#### Exercise instructions
The lines from the start of the records through the one containing "from Philips. Shop" are to be transcribed exactly, and nothing else.

[Items from a dataset]
______________________________

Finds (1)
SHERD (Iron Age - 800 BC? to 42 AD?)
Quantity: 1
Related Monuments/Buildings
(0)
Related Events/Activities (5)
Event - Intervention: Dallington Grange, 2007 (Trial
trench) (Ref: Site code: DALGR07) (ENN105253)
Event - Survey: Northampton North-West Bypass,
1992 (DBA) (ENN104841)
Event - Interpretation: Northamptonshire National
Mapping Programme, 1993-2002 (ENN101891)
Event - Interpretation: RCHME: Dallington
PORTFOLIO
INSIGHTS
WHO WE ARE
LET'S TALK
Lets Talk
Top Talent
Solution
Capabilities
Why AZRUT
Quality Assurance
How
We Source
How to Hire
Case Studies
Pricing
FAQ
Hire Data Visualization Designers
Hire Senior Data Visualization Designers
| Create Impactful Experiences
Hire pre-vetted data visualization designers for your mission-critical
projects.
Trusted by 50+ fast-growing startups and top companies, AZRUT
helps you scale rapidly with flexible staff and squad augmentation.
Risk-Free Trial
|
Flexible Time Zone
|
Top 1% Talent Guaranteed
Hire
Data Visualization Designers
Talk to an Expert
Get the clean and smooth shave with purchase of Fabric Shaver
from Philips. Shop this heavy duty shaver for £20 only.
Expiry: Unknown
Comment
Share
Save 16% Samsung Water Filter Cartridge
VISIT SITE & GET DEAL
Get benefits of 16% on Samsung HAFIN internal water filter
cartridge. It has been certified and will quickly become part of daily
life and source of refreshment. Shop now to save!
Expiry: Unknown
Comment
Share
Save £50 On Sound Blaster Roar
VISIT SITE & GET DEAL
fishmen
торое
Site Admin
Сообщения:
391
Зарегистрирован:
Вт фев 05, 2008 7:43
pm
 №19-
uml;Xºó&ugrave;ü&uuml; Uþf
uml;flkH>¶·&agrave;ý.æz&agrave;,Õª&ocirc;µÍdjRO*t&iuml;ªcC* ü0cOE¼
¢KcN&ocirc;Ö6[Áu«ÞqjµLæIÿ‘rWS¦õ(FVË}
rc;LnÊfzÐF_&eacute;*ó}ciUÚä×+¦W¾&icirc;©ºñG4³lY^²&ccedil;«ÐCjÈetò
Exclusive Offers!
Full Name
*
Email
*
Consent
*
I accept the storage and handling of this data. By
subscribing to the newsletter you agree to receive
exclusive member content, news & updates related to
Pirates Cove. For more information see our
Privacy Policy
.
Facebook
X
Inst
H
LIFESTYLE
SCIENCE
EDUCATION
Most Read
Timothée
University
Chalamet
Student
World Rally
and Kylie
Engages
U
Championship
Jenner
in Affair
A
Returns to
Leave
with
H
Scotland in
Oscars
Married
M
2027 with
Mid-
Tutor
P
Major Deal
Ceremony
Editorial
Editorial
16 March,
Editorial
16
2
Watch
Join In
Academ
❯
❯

______________________________

#### Exercise answer
Finds (1)
SHERD (Iron Age - 800 BC? to 42 AD?)
Quantity: 1
Related Monuments/Buildings
(0)
Related Events/Activities (5)
Event - Intervention: Dallington Grange, 2007 (Trial
trench) (Ref: Site code: DALGR07) (ENN105253)
Event - Survey: Northampton North-West Bypass,
1992 (DBA) (ENN104841)
Event - Interpretation: Northamptonshire National
Mapping Programme, 1993-2002 (ENN101891)
Event - Interpretation: RCHME: Dallington
PORTFOLIO
INSIGHTS
WHO WE ARE
LET'S TALK
Lets Talk
Top Talent
Solution
Capabilities
Why AZRUT
Quality Assurance
How
We Source
How to Hire
Case Studies
Pricing
FAQ
Hire Data Visualization Designers
Hire Senior Data Visualization Designers
| Create Impactful Experiences
Hire pre-vetted data visualization designers for your mission-critical
projects.
Trusted by 50+ fast-growing startups and top companies, AZRUT
helps you scale rapidly with flexible staff and squad augmentation.
Risk-Free Trial
|
Flexible Time Zone
|
Top 1% Talent Guaranteed
Hire
Data Visualization Designers
Talk to an Expert
Get the clean and smooth shave with purchase of Fabric Shaver
from Philips. Shop this heavy duty shaver for £20 only.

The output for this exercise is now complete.